Well, akhirnya pertandingan berakhir dengan kekalahan Arsenal. Dan kekalahan itu adalah satu-satunya kekalahan Arsenal dalam delapan bulan terakhir. BAYANGKAN PERASAAN SAYA! Saya pernah ditinggal nikah tapi kayaknya ini lebih sakit.
Dengan langkah gontai, kami keluar stadion dan makan bekal di luar sambil menikmati keramaian. Tiba-tiba kami melihat orang-orang berkumpul di sebelah kanan kami. “Jangan-jangan pemainnya keluar dari situ.” Kami berdua buru-buru ikut meramaikan TKP.
Benar saja, tak lama, mobil Koscielny muncul dan saya bisa melihat dia dari jarak tiga meter. BAROKAH BRO. Ga jadi sedih Arsenal kalah.
Pemain-pemain Arsenal lain pun muncul silih berganti: Alexis, Ramsey, Monreal, Bellerin, Giroud, Xhaka, Chamberlain, Holding. BAROKAH AMAAAAAAT…
Tapi tetap saja ada yang kurang. Kurang menang. “Kayaknya kita harus nonton lagi deh, Ndi!”
Si Indi akhirnya menyelesaikan tuntas penantiannya menyaksikan Arsenal menang dengan nonton pertandingan Liga Champions lawan FC Basel. Rekan gooner lainnya, Yoga Adhisatya menyaksikan pertandingan Liga Inggris melawan Chelsea dan menang banyak 3-0.

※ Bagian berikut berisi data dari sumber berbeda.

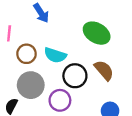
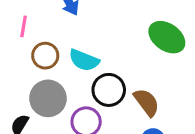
green ellipse: (97, 33) -> (167, 37), moved
brown semicircle: (104, 70) -> (147, 102), moved

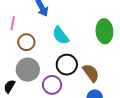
green ellipse: (167, 37) -> (104, 31), turned 50
cyan semicircle: (84, 60) -> (61, 36), moved, turned 30

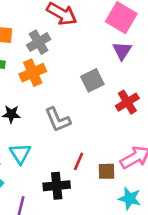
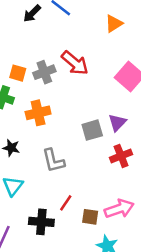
gray cross: (39, 42) -> (44, 72), moved
purple triangle: (122, 51) -> (117, 123), moved

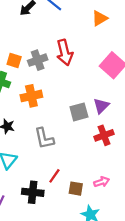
red arrow: (75, 63) -> (65, 52), turned 35
pink arrow: (119, 209) -> (102, 182), size x0.6

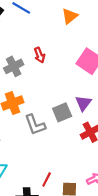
red arrow: (65, 52) -> (40, 55), size x0.6
gray L-shape: (44, 138) -> (35, 125), moved

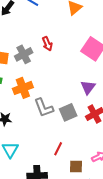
gray square: (62, 112) -> (68, 112), moved
red line: (47, 179) -> (58, 149), moved

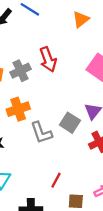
red arrow: (47, 44) -> (48, 59), size x1.5
gray square: (68, 112) -> (70, 123), moved, turned -36

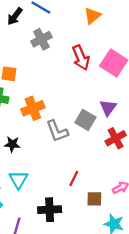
red arrow: (48, 59) -> (81, 58), moved
gray cross: (20, 71) -> (41, 39), moved

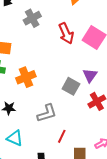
gray L-shape: (57, 131) -> (47, 113), moved, turned -85
cyan triangle: (18, 180) -> (15, 138), turned -36

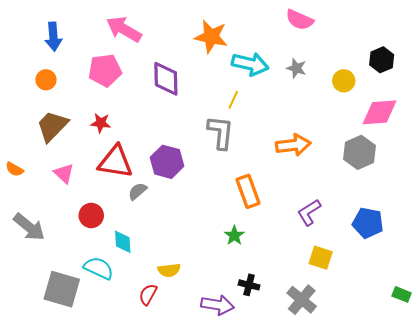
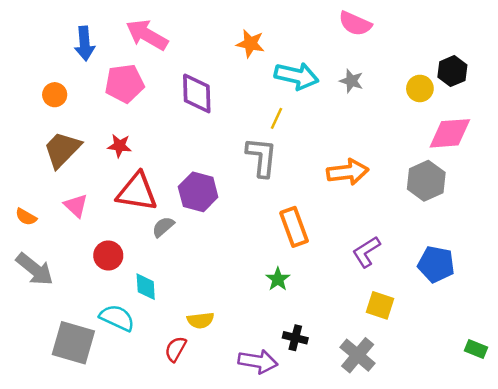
blue arrow: (53, 37) -> (85, 44), moved
orange star: (211, 37) -> (250, 44), size x0.7
yellow circle: (344, 81) -> (420, 88), moved
orange semicircle: (14, 169) -> (26, 217), moved

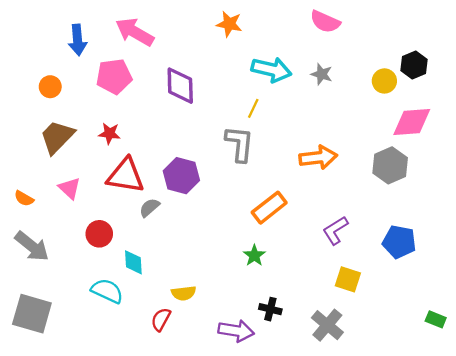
orange star: (250, 44) -> (229, 24), moved
orange rectangle: (294, 227) -> (269, 208), turned 72
gray square: (73, 343) -> (32, 314), moved

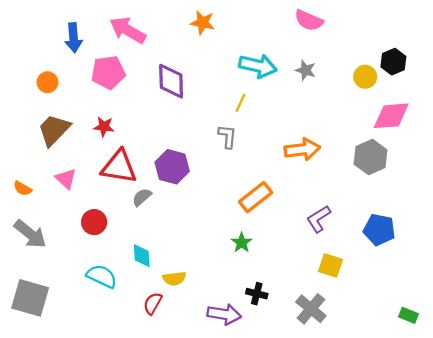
orange star: (229, 24) -> (203, 23), moved
gray L-shape: (240, 144) -> (227, 136), size x0.7
cyan diamond: (133, 262) -> (142, 256), moved
green rectangle: (436, 319) -> (409, 315), moved

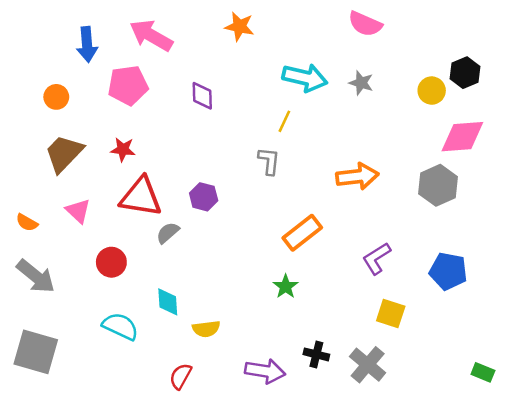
purple diamond: (171, 81) -> (202, 96), size x0.7
purple hexagon: (172, 167) -> (204, 197), size x0.7
black cross: (257, 294) -> (316, 354), moved
red semicircle: (153, 303) -> (181, 376), moved

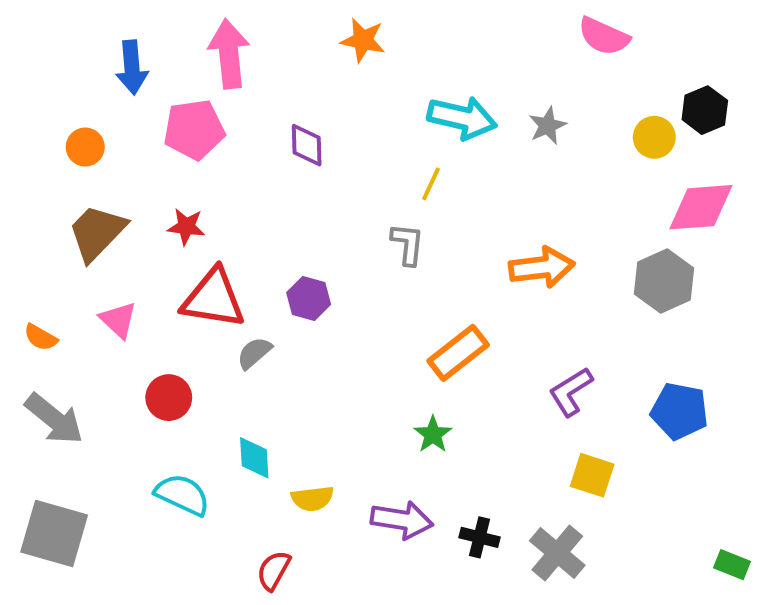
pink semicircle: (365, 24) -> (604, 36), moved
pink arrow: (151, 35) -> (229, 54), turned 54
gray star: (361, 83) -> (547, 126), turned 30
purple arrow: (265, 371) -> (402, 520), moved

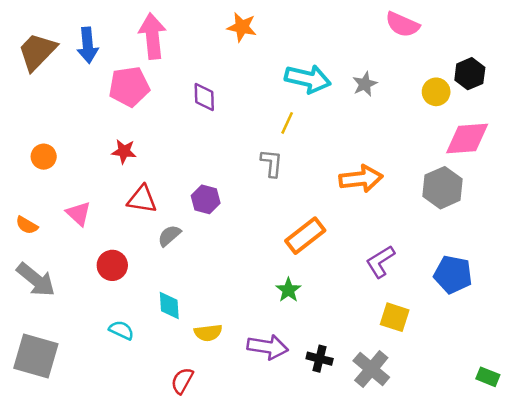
orange circle: (85, 147) -> (44, 157), moved
brown trapezoid: (97, 232) -> (37, 52), moved
red triangle: (213, 298) -> (142, 199), size x0.7
cyan semicircle: (182, 495) -> (121, 330), size x0.7

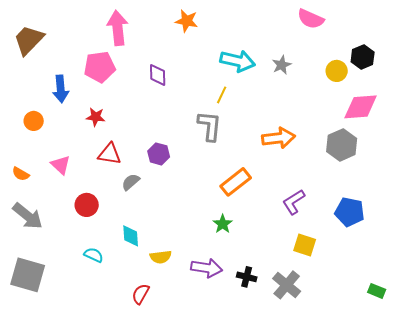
blue arrow: (88, 45) -> (61, 89), moved
gray L-shape: (272, 163) -> (210, 126), size x1.4

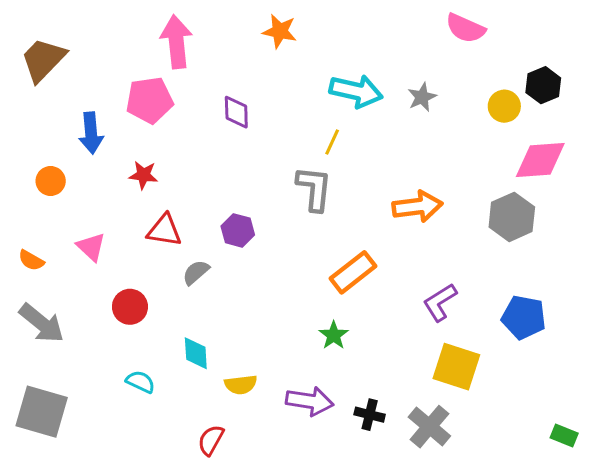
yellow square: (305, 245) -> (456, 367), size x1.4

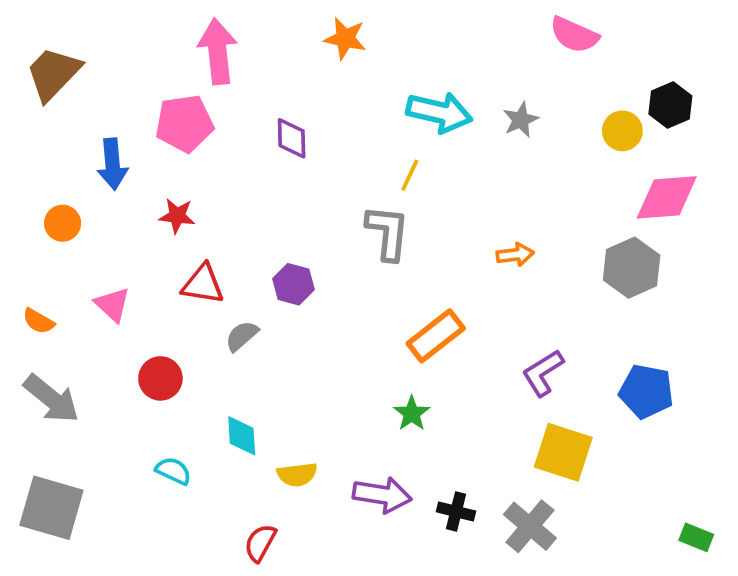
orange arrow: (417, 206) -> (515, 255), size x0.6

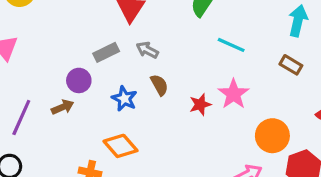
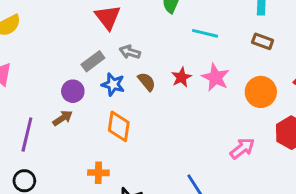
blue star: (124, 99) -> (113, 84), moved
red star: (200, 105) -> (181, 77), moved
orange circle: (272, 136) -> (261, 92), moved
orange diamond: (120, 146) -> (119, 126), moved, turned 60

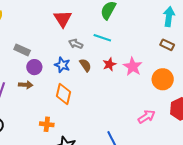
cyan line: (205, 33) -> (102, 38), moved
gray rectangle: (93, 61) -> (22, 50), moved, turned 56
brown arrow: (63, 118) -> (26, 85), turned 32

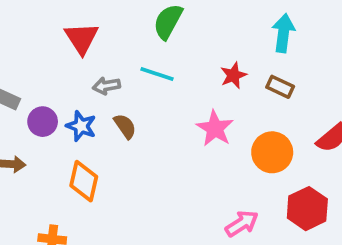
gray arrow: (76, 44) -> (106, 86), turned -32
red star: (109, 64) -> (233, 75), moved
purple circle: (34, 67) -> (43, 122), moved

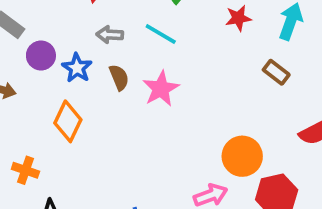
red star: (233, 75) -> (238, 18), moved
pink star: (215, 128) -> (161, 89), moved
orange circle: (272, 152) -> (242, 156), moved

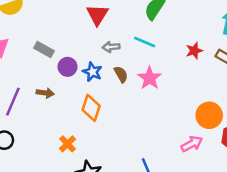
red star: (238, 18) -> (194, 51), moved
orange cross: (25, 170) -> (68, 144), turned 35

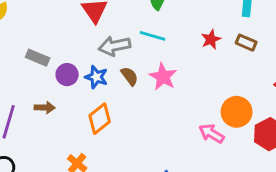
gray arrow: (111, 47) -> (115, 46), size x1.5
orange diamond: (91, 108) -> (100, 119), turned 40
pink arrow: (192, 144) -> (211, 134), moved, turned -115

Jajaran Gooners di Manchester, dari kiri ke kanan: Indi, saya, dan Yoga. Tiga dari jutaan fans Arsenal lain yang sabar menanti
Sementara saya masih menanti. Ada yang mencoba menghibur kalau datang ke stadion dan menyaksikan tujuh gol saja harusnya sudah puas. Tidak cukup, saya akan menanti kesempatan berikutnya untuk nonton di Emirates Stadium, menang, dan menyanyikan “OH, ARSENAL WE LOVE YOU.”
Karena saya fans Arsenal, saya pasti sabar menanti. Sama sabarnya dengan menantiiii, ah sudahlah.
Menanti Arsenal juara Premier League maksudnya. Jangan gosip gitu dong.